Others in the president’s orbit were less optimistic.

One senior administration official said the states Trump still needs to add to his column — namely Georgia and North Carolina — are subject to ballot rules that could delay the outcome long past states like Wisconsin and Michigan, where votes were being tallied in rapid fashion Wednesday morning.

For example, North Carolina can count ballots received up to nine days after the Nov. 3 election as long as they were postmarked by Election Day, the Supreme Court decided last week.

“The states we need to have called for us have delays, and the states Biden needs called for him, I would expect will have results by the end of Wednesday,” the official said. “If we’re able to win either Nevada or put Arizona back in the undecided column, then we’re still in play.”

As of Wednesday morning, Biden retained a narrow lead in Nevada with 86 percent of the votes reported.

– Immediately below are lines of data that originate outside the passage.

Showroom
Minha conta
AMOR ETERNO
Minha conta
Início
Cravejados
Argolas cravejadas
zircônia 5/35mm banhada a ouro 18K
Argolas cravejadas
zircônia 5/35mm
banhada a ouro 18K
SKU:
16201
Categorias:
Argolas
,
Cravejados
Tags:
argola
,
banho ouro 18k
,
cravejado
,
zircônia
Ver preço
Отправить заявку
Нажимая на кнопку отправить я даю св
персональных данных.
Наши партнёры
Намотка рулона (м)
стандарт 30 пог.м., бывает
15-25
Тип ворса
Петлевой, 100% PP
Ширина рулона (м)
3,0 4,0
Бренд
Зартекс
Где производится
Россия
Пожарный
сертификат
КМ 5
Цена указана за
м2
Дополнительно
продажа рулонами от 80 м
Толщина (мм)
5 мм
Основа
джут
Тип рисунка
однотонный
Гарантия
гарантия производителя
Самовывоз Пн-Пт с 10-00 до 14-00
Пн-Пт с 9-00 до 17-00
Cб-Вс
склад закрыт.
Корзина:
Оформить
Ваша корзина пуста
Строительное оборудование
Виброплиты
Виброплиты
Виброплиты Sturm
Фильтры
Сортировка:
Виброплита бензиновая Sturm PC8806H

The president’s reelection team has already hinted at robust legal challenges if the ultimate vote counts don’t match what they claim to see in their internal numbers, or if Biden wins Wisconsin with a margin of victory at or below 1 percent.

Stepien said the president is prepared to enter “recount territory” in Wisconsin and wants to ensure “that illegally cast ballots are not counted.”

“We are in for a long ride. They will fight this thing until the death,” said a second Republican close to the White House. “The question now is: How many lawyers do they deploy? Are they in the right areas?”

Should the Trump campaign find itself waging a legal battle over the election outcome or statewide results, several allies said it will have to beef up its team of attorneys in the next few days. One former Trump campaign official said the president’s aides “have worked aggressively” to assemble a legal infrastructure in the last month or two, but still has work to do.

“They will have to build up the legal infrastructure significantly,” added the senior administration official.